### Your goal
An exact copy of the records below is required, and it must contain no pictures.

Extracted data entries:
Segment Open

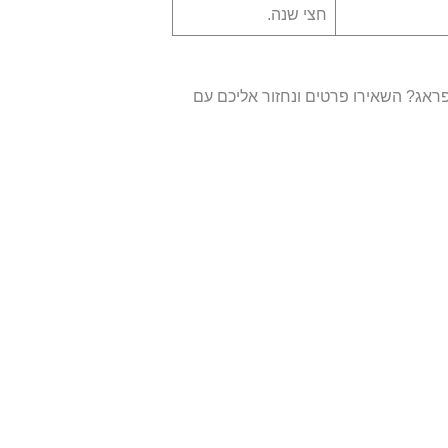
חצי שנה.
ראג? השאירו פרטים ונחזור אליכם עם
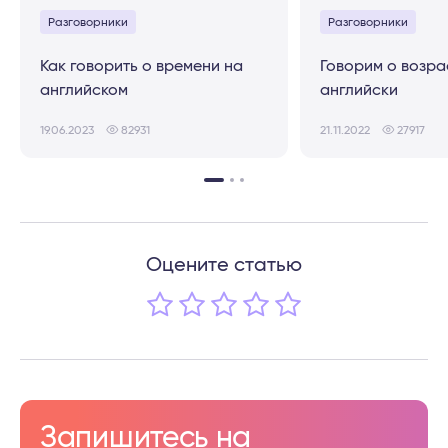
Разговорники
Разговорники
Как говорить о времени на
Говорим о возра
английском
английски
19.06.2023
82931
21.11.2022
27917
Оцените статью
Запишитесь на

Segment Closed

### Solution to this exercise
חצי שנה.
ראג? השאירו פרטים ונחזור אליכם עם
Разговорники
Разговорники
Как говорить о времени на
Говорим о возра
английском
английски
19.06.2023
82931
21.11.2022
27917
Оцените статью
Запишитесь на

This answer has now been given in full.